## Problem to solve
Retype every line from the top of the entries down to the one with "more than a", both included, and skip the pictures.

━━━━━ Information provided

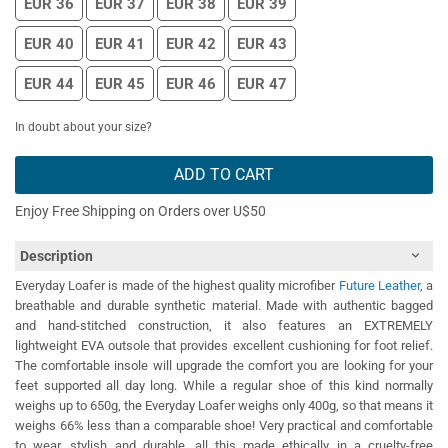
EUR 36
EUR 37
EUR 38
EUR 39
EUR 40
EUR 41
EUR 42
EUR 43
EUR 44
EUR 45
EUR 46
EUR 47
In doubt about your size?
ADD TO CART
Enjoy Free Shipping on Orders over U$50
Description
Everyday Loafer is made of the highest quality microfiber
Future Leather
, a
breathable and durable synthetic material. Made with authentic bagged
and hand-stitched construction, it also features an EXTREMELY
lightweight EVA outsole that provides excellent cushioning for foot relief.
The comfortable insole will upgrade the comfort you are looking for your
feet supported all day long. While a regular shoe of this kind normally
weighs up to 650g, the Everyday Loafer weighs only 400g, so that means it
weighs 66% less than a comparable shoe! Very practical and comfortable
to wear, stylish and durable, all this made ethically in a cruelty-free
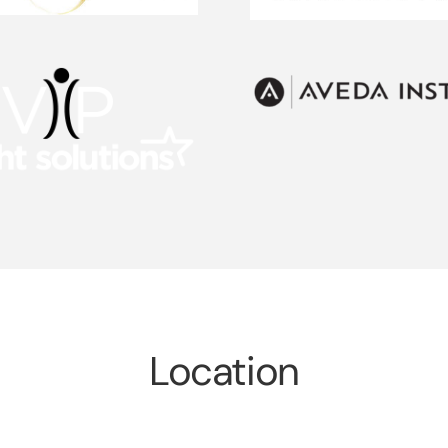
Location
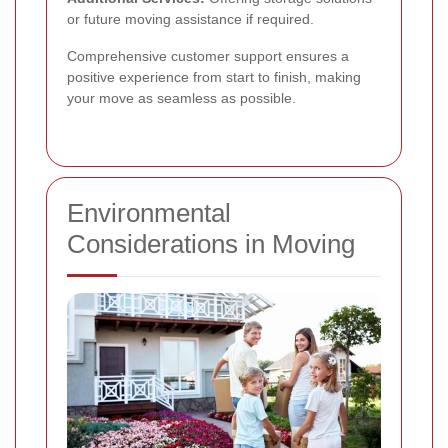
or future moving assistance if required.
Comprehensive customer support ensures a
positive experience from start to finish, making
your move as seamless as possible.
Environmental
Considerations in Moving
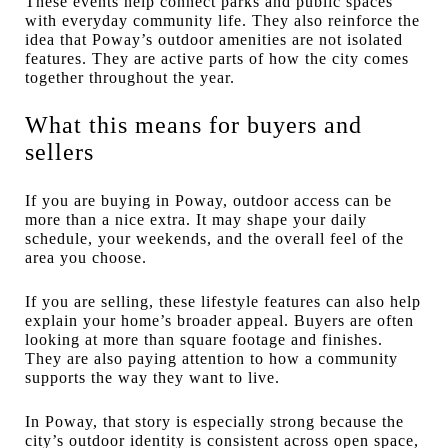
These events help connect parks and public spaces
with everyday community life. They also reinforce the
idea that Poway’s outdoor amenities are not isolated
features. They are active parts of how the city comes
together throughout the year.
What this means for buyers and
sellers
If you are buying in Poway, outdoor access can be
more than a nice extra. It may shape your daily
schedule, your weekends, and the overall feel of the
area you choose.
If you are selling, these lifestyle features can also help
explain your home’s broader appeal. Buyers are often
looking at more than square footage and finishes.
They are also paying attention to how a community
supports the way they want to live.
In Poway, that story is especially strong because the
city’s outdoor identity is consistent across open space,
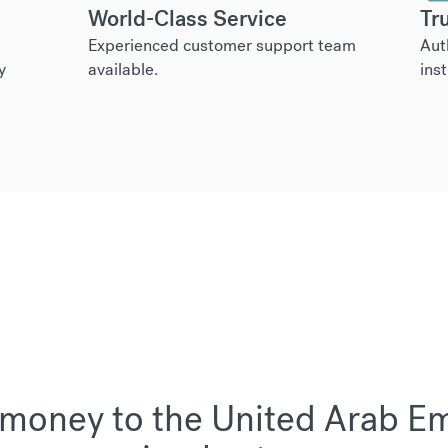
World-Class Service
Tr
Experienced customer support team
Aut
y
available.
inst
money to the United Arab Emi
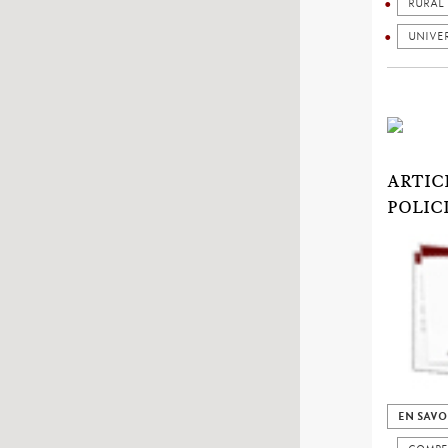
RURAL
UNIVER
ARTIC
POLIC
EN SAVO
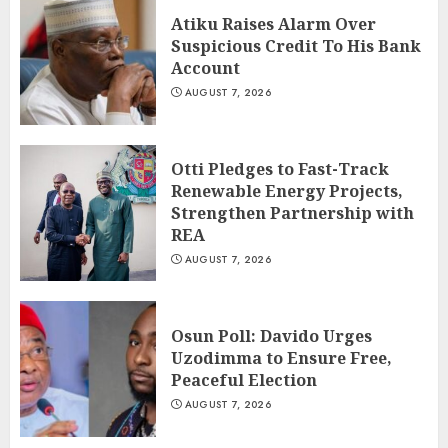
Atiku Raises Alarm Over
Suspicious Credit To His Bank
Account
AUGUST 7, 2026
Otti Pledges to Fast-Track
Renewable Energy Projects,
Strengthen Partnership with
REA
AUGUST 7, 2026
Osun Poll: Davido Urges
Uzodimma to Ensure Free,
Peaceful Election
AUGUST 7, 2026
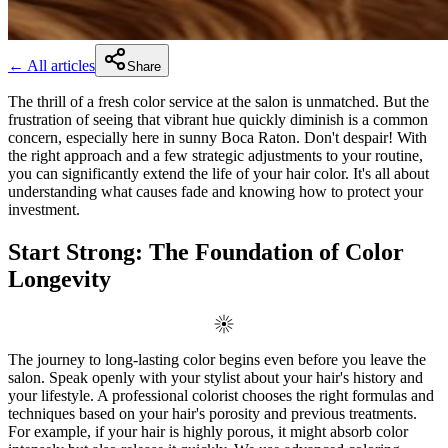
← All articles
Share
The thrill of a fresh color service at the salon is unmatched. But the
frustration of seeing that vibrant hue quickly diminish is a common
concern, especially here in sunny Boca Raton. Don't despair! With
the right approach and a few strategic adjustments to your routine,
you can significantly extend the life of your hair color. It's all about
understanding what causes fade and knowing how to protect your
investment.
Start Strong: The Foundation of Color
Longevity
The journey to long-lasting color begins even before you leave the
salon. Speak openly with your stylist about your hair's history and
your lifestyle. A professional colorist chooses the right formulas and
techniques based on your hair's porosity and previous treatments.
For example, if your hair is highly porous, it might absorb color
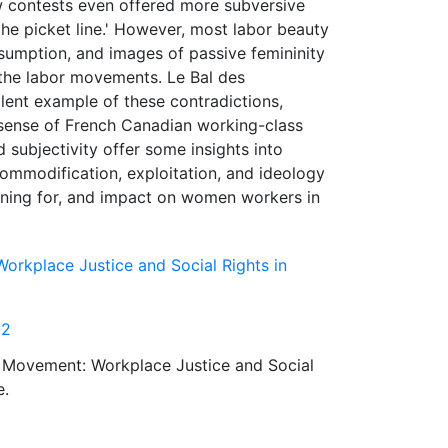
 contests even offered more subversive
he picket line.' However, most labor beauty
sumption, and images of passive femininity
 the labor movements. Le Bal des
lent example of these contradictions,
 sense of French Canadian working-class
d subjectivity offer some insights into
commodification, exploitation, and ideology
aning for, and impact on women workers in
orkplace Justice and Social Rights in
12
s Movement: Workplace Justice and Social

━━━━━━━━━━

## Response to this exercise
EUR 36
EUR 37
EUR 38
EUR 39
EUR 40
EUR 41
EUR 42
EUR 43
EUR 44
EUR 45
EUR 46
EUR 47
In doubt about your size?
ADD TO CART
Enjoy Free Shipping on Orders over U$50
Description
Everyday Loafer is made of the highest quality microfiber
Future Leather
, a
breathable and durable synthetic material. Made with authentic bagged
and hand-stitched construction, it also features an EXTREMELY
lightweight EVA outsole that provides excellent cushioning for foot relief.
The comfortable insole will upgrade the comfort you are looking for your
feet supported all day long. While a regular shoe of this kind normally
weighs up to 650g, the Everyday Loafer weighs only 400g, so that means it
weighs 66% less than a comparable shoe! Very practical and comfortable
to wear, stylish and durable, all this made ethically in a cruelty-free
Location
or future moving assistance if required.
Comprehensive customer support ensures a
positive experience from start to finish, making
your move as seamless as possible.
Environmental
Considerations in Moving
These events help connect parks and public spaces
with everyday community life. They also reinforce the
idea that Poway’s outdoor amenities are not isolated
features. They are active parts of how the city comes
together throughout the year.
What this means for buyers and
sellers
If you are buying in Poway, outdoor access can be
more than a nice extra. It may shape your daily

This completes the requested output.